Differential privacy (DP), introduced by Dwork, McSherry, Nissim and Smith (2006), is a mathematical definition of privacy that bounds how much an individual's presence or absence in a dataset can change the output of an analysis. It is the de-facto standard adopted by the U.S. Census Bureau (2020), Apple, Google, Meta, and used in privacy-preserving deep learning via the DP-SGD algorithm (Abadi et al., 2016).
Definition.

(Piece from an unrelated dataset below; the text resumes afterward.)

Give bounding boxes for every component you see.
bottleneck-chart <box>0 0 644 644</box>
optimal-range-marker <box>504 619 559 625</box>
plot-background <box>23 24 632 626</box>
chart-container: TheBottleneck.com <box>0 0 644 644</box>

A randomised mechanism $\mathcal{M}: \mathcal{X}^n \to \mathcal{Y}$ is $(\epsilon, \delta)$-differentially private if for any two neighbouring datasets $D, D'$ (differing in a single record) and any measurable $S \subseteq \mathcal{Y}$,
$$\Pr[\mathcal{M}(D) \in S] \;\le\; e^{\epsilon} \cdot \Pr[\mathcal{M}(D') \in S] + \delta.$$
The privacy budget $\epsilon$ controls how much the output distribution can shift; smaller is more private. $\delta$ is the failure probability and is typically set to $\delta \ll 1/n$. Pure $\epsilon$-DP corresponds to $\delta = 0$.
Key properties.
- Post-processing. Any function of the output is at least as private: if $f$ is data-independent then $f(\mathcal{M}(D))$ is also $(\epsilon, \delta)$-DP.
- Composition. Releasing $k$ independent $(\epsilon_i, \delta_i)$-DP outputs gives $(\sum_i \epsilon_i, \sum_i \delta_i)$-DP via basic composition; tighter bounds come from advanced composition or Rényi DP.

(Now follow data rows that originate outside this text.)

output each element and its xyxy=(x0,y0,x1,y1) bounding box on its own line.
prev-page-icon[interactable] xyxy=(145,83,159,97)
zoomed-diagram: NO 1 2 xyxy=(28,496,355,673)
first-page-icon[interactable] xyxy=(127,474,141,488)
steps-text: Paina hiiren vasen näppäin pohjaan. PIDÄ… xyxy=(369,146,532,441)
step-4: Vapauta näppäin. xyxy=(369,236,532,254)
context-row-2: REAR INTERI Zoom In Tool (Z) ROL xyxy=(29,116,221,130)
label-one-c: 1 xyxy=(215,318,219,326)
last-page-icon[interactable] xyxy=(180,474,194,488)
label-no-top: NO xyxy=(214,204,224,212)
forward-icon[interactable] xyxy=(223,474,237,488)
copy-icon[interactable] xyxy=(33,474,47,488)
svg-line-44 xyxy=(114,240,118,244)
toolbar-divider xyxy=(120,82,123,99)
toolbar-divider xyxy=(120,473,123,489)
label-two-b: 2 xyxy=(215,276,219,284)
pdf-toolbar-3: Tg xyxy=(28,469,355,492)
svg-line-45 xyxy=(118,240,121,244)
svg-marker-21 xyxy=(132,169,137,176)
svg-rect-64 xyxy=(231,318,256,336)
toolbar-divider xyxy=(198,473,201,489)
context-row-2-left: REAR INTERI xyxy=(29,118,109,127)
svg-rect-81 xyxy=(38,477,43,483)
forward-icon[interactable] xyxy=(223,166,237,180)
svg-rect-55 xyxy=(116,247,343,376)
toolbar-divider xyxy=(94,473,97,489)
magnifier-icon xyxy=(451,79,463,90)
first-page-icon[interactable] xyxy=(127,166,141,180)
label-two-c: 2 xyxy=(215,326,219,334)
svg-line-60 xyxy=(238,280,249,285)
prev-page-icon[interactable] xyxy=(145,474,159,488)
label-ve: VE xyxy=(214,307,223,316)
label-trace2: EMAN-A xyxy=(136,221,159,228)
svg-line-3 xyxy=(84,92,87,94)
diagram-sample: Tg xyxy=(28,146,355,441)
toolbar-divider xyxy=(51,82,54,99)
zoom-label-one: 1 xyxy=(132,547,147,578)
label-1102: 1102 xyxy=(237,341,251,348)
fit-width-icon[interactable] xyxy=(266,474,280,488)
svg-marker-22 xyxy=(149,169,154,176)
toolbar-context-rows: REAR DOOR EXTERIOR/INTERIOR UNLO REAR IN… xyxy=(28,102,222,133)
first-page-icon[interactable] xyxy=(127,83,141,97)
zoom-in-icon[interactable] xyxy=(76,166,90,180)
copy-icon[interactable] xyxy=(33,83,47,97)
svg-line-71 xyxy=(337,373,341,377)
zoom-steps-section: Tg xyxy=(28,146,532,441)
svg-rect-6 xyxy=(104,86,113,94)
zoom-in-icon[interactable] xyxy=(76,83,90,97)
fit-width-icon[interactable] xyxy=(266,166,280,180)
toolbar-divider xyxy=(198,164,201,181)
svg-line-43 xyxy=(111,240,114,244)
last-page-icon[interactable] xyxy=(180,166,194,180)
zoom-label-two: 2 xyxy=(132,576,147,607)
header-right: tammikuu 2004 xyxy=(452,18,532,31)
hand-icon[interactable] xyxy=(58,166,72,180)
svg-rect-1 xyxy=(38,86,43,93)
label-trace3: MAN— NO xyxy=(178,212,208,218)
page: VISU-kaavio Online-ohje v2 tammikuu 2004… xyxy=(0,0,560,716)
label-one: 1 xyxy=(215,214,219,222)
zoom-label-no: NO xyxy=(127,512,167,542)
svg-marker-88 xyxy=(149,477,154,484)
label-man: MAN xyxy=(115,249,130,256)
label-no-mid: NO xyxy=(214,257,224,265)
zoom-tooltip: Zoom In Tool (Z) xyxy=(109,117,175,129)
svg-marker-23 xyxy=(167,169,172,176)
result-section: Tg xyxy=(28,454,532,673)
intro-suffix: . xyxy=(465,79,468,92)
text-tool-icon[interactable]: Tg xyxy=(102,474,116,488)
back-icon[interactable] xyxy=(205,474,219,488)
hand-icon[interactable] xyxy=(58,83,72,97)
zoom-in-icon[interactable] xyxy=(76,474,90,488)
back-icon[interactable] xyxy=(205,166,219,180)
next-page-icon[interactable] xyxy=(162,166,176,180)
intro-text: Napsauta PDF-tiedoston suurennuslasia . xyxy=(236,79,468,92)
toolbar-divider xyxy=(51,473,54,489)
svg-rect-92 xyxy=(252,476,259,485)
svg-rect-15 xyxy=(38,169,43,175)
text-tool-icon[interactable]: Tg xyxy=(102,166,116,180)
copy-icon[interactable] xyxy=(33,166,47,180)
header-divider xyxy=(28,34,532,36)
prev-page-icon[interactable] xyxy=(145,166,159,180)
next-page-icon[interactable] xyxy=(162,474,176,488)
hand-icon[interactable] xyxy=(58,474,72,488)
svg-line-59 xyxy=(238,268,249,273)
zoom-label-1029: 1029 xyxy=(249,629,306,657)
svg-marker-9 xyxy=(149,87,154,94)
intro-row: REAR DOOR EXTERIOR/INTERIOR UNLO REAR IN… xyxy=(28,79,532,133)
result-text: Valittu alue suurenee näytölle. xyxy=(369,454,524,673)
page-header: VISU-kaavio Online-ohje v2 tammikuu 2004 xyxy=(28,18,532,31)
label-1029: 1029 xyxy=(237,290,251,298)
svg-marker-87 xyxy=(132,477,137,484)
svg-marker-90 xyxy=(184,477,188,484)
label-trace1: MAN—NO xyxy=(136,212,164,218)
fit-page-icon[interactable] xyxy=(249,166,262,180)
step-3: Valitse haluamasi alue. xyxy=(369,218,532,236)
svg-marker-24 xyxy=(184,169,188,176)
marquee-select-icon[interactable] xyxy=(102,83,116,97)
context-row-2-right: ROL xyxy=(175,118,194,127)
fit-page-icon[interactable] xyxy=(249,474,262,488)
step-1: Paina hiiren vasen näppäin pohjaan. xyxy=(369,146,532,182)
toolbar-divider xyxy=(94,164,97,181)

- Group privacy. $(\epsilon, \delta)$-DP for one record extends to $(k\epsilon, k e^{(k-1)\epsilon} \delta)$ for $k$ correlated records.
Standard mechanisms.
- Laplace mechanism. For a query $f$ with $\ell_1$ sensitivity $\Delta_1 f = \max_{D \sim D'} \|f(D) - f(D')\|_1$, release $f(D) + \mathrm{Lap}(\Delta_1 f / \epsilon)^d$ to achieve $\epsilon$-DP.
- Gaussian mechanism. With $\ell_2$ sensitivity $\Delta_2 f$, release $f(D) + \mathcal{N}(\mathbf{0}, \sigma^2 \mathbf{I})$ with $\sigma \ge \Delta_2 f \cdot \sqrt{2 \ln(1.25/\delta)} / \epsilon$ to achieve $(\epsilon, \delta)$-DP.
DP-SGD for deep learning. A single SGD step's sensitivity is unbounded because gradients can be arbitrarily large. Abadi et al. (2016) clip per-example gradients then add noise:
- Sample. Take a Poisson-sampled mini-batch with rate $q = B/n$.
- Per-example gradient. Compute $\mathbf{g}_i = \nabla_\theta \mathcal{L}_i(\theta)$ for each sample $i$.
- Clip. Project each gradient to a $\ell_2$-ball of radius $C$: $$\bar{\mathbf{g}}_i = \mathbf{g}_i \cdot \min\!\left(1, \; \frac{C}{\|\mathbf{g}_i\|_2}\right).$$
- Aggregate and noise. $$\tilde{\mathbf{g}} = \frac{1}{B}\!\left( \sum_{i} \bar{\mathbf{g}}_i \;+\; \mathcal{N}\!\big(\mathbf{0}, \sigma^2 C^2 \mathbf{I}\big) \right).$$
- Update. $\theta \leftarrow \theta - \eta \tilde{\mathbf{g}}$.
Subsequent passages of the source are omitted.